| Task |
Work through the entries below and report how many lines include "pressures". The number alone is the answer.

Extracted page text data
----

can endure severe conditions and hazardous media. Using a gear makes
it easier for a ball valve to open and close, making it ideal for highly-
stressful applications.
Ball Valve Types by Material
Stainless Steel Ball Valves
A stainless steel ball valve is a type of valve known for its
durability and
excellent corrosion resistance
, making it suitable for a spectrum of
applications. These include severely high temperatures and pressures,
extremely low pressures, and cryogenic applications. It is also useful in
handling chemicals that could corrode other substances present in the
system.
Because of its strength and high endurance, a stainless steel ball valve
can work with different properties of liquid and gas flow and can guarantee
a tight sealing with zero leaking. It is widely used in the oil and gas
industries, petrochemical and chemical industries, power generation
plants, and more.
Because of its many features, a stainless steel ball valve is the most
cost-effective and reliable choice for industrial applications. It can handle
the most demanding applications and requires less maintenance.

----

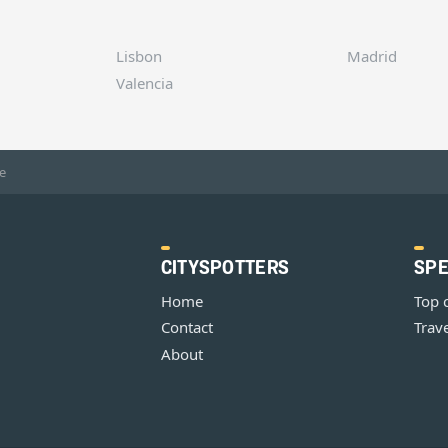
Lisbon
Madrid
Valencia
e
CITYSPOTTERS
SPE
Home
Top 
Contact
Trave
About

----

| Solution for this problem |
2